Joint Commission on Behavioral Health Care

November 28, 2000, Richmond
December 14, 2000, Richmond


The 2000 Session of the General Assembly established the Joint Commission on Behavioral Health Care and charged the commission with broad responsibilities related to all areas of publicly funded behavioral health care management, financing, service delivery, regulation, and evaluation. To help develop its work plan for the next two years, the commission called upon individuals who have an interest in mental health, mental retardation, and substance abuse issues to make recommendations to the commission at its first meeting.

Those recommendations resulted in a work plan that includes a broad range of issues, such as (i) system restructuring, (ii) comprehensive policy development for community-based services, (iii) strengthening the local system of services, (iv) child and adolescent mental health, (v) mental health and substance abuse services in local jails and juvenile detention centers, (vi) the mental retardation waiver, (vii) best practice models, (viii) access to pharmaceuticals and the aftercare pharmacy, (ix) workforce development, (x) Medicaid rates of reimbursement, (xi) patient and financial management information, and (xii) prevention activities.

The joint commission began to consider some of those issues at its meetings in November and December 2000.

Aftercare Pharmacy

Under the authority of § 37.1-101 of the Code of Virginia, the Department of Mental Health, Mental Retardation and Substance Abuse Services (DMHMRSAS) provides drugs and medicines to individuals who have been discharged from a state hospital and are unable to afford medicines prescribed by a member of the hospital medical staff. What began as a relatively small operation in 1984 has grown to an operation that serves approximately 15,000 consumers per month and dispenses 250,000 prescriptions per year. While the department has taken steps to modernize the operation over the years, the Virginia Chapter of the National Alliance for the Mentally Ill (NAMI) asked the commission to consider three items for the 2001 Session of the General Assembly: (i) expanded access to the Aftercare Pharmacy to help accomplish the goal of reducing and preventing hospitalizations, (ii) creation of a Pharmacy and Therapeutic Committee that would have the authority to make decisions and oversee formulary issues, and (iii) a study of the Aftercare Pharmacy by an outside consultant.

Treatment Services in Local Jails and Juvenile Facilities

National data show that the incidence of substance abuse problems and mental illness is more prevalent in local jails than for the general population. A 1997 study by the National Gains Center indicates that approximately one-third of jail detainees meet diagnostic criteria for alcohol or other drug dependence, and approximately seven percent of jail detainees suffer from acute or serious mental illness at booking. Five percent of jail inmates have concurrent mental illness and substance abuse disorders. In addressing the commission, a representative of the Richmond Behavioral Health Authority cited several service delivery considerations: who should receive treatment; whether services should be offered directly by local jails or by contract; space constraints on the delivery of on-site services; case management and links to community-based services; and barriers created by funding mechanisms.

The Virginia Beach Sheriff's Office reported that local jails are not equipped to be alternative substance abuse and mental illness treatment centers, although it sometimes happens by default. Five to seven percent of the population in Virginia Beach jails have been identified as having mental health problems. Currently, 20 inmates are waiting for transfer to a state hospital; the average wait is three to five months, although one inmate has been waiting since July. Fifty-seven inmates are on psychotropic medications. The Sheriff's Office estimates that another three to five percent of the inmates may have mental health problems that have not been identified. Approximately 66 inmates in Virginia Beach are participating in a therapeutic community for treatment of alcohol and other drug problems. These individuals are linked to persons in the communities who will continue their care after release and provide transition services such as housing, vocational training, and employment services.

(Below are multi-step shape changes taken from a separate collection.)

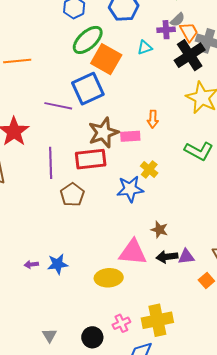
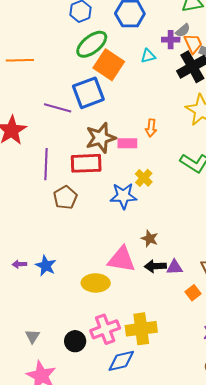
blue star: (58, 264) -> (46, 266), turned 30
pink cross: (121, 323) -> (105, 329), size x1.6

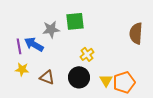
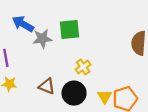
blue arrow: (34, 44) -> (23, 24), moved
brown triangle: (47, 77) -> (47, 86), moved

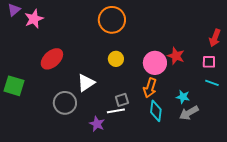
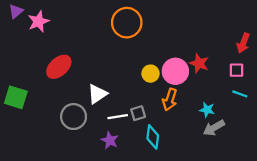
yellow circle: (116, 59) -> (150, 74), moved
white line: (116, 111) -> (118, 117), moved
cyan diamond: (156, 111) -> (153, 137), moved

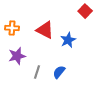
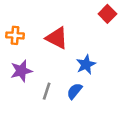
blue star: (68, 40) -> (86, 65), moved

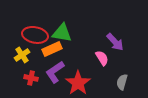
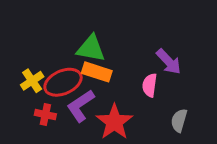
red ellipse: (35, 35) -> (63, 82), moved, turned -35
orange rectangle: (52, 49) -> (97, 72), moved, turned 42
pink semicircle: (102, 58) -> (150, 85), turned -140

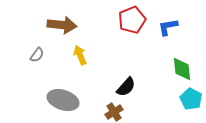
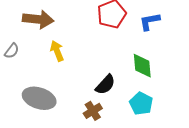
green diamond: (182, 69) -> (142, 66), moved
cyan pentagon: (191, 99) -> (141, 104), moved

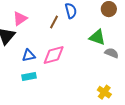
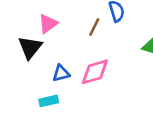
cyan rectangle: (29, 76) -> (49, 101), moved

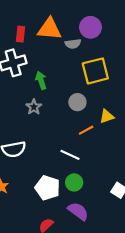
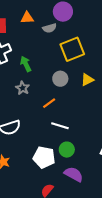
orange triangle: (49, 29) -> (27, 18), size x0.6
yellow triangle: (107, 116) -> (87, 80), moved
orange line: (86, 130) -> (49, 103), moved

The chief deputy director of the Department of Juvenile Justice reported that community services boards differ in their ability to provide services to juveniles in detention facilities. In addition, residential treatment services are difficult to obtain. Juveniles can be sent to DeJarnette for evaluation and assessment, but they are returned to the local detention centers. A 1994 report indicated that, on any given day, eight to ten percent of youths in secure detention homes in Virginia have serious mental health problems. This question was posed to the commission: Are detention centers becoming de facto psychiatric facilities for juveniles due to lack of other alternatives? The consensus among detention superintendents is that the mental health needs of juveniles are becoming more acute in our communities, and detention centers are bearing the brunt of the increase.

Case Management and Part C Early Intervention Services

Case management is not a Medicaid-mandatory service but is provided as a state plan option for children enrolled in the Part C Early Intervention program. Questions have arisen concerning Medicaid reimbursement for targeted case management for Part C children. No action has been taken to discontinue case management for this population, but discussions are occurring with community services boards and others. From DMAS' perspective, the issue is the appropriate funding mechanism for this service. Without proper reimbursement, access to case management is impeded. Staff was asked to look into what changes may be needed to ensure that case management continues to be reimbursed for Part C children.